Rabu, 01 Juli 2026 | 00:54:01 WIB
Konsolidasi Telko Dongkrak Rasio Sewa Menara Mitratel [FOTO: NET].

JAKARTA — Emiten menara PT Dayamitra Telekomunikasi Tbk. (MTEL) atau Mitratel menyatakan bahwa konsolidasi operator telekomunikasi mampu mendongkrak tenancy ratio perseroan.

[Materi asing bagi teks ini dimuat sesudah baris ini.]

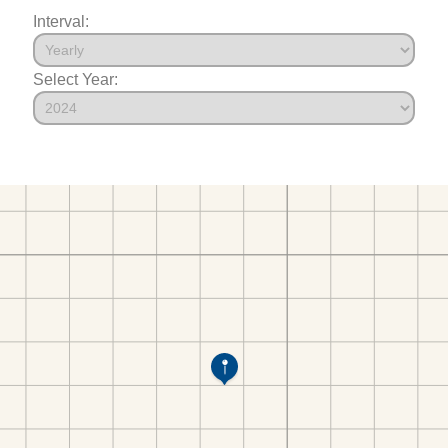
Interval:
Select Year:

Direktur MTEL Agus Winarno memaparkan terkait dengan langkah konsolidasi di operator telekomunikasi yang pada saat ini cuma menyisakan tiga operator. Menurut pandangannya, konsolidasi tersebut memberikan efek positif terhadap potensi roll out seluruh operator lantaran bakal menjadi lebih efisien.

“Beruntungnya MTEL ini juga didukung distribusi power kami yang dominan ada di luar Jawa dan itu menjadi pusat-pusat pertumbuhan mereka,” tutur Agus, dalam paparan publik MTEL, Selasa (30/6/2026).

Di samping itu, lanjut Agus, MTEL juga dipersenjatai dengan tools marketing analytics yang kian presisi guna menyodorkan rekomendasi titik-titik mana yang paling menjanjikan bagi para operator tersebut.

“Dari XLSMART, justru kami bisa mendapatkan potensi yang besar, sehingga kalau kami lihat tenancy ratio kami di tengah konsolidasi yang sebesar itu masih bertumbuh,” ujarnya.

Menilik laporan keuangan sepanjang tahun buku 2025, MTEL menorehkan peningkatan tenancy ratio menjadi 1,57x, yang merefleksikan optimalisasi dari kegunaan aset. 

Sepanjang tahun buku 2025, Mitratel mencetak pendapatan mencapai Rp9,53 triliun, EBITDA sebesar Rp7,83 triliun, serta keuntungan bersih senilai Rp2,12 triliun, disokong oleh model bisnis berbasis recurring revenue, profitabilitas yang tinggi, sekaligus arus kas operasional yang kokoh.

MTEL pun mengonfirmasi bahwa bisnis fiber optik perusahaan membukukan penambahan 6.160 km jaringan secara organik, sehingga akumulasi total jaringan menyentuh angka 57.199 km.

Selaras dengan langkah ekspansi itu, Fiber Billable Length ikut terkerek naik menjadi 70.618 km, memicu pertumbuhan omzet pada segmen fiber optik sebesar 18,1% bila dikomparasikan dengan tahun sebelumnya.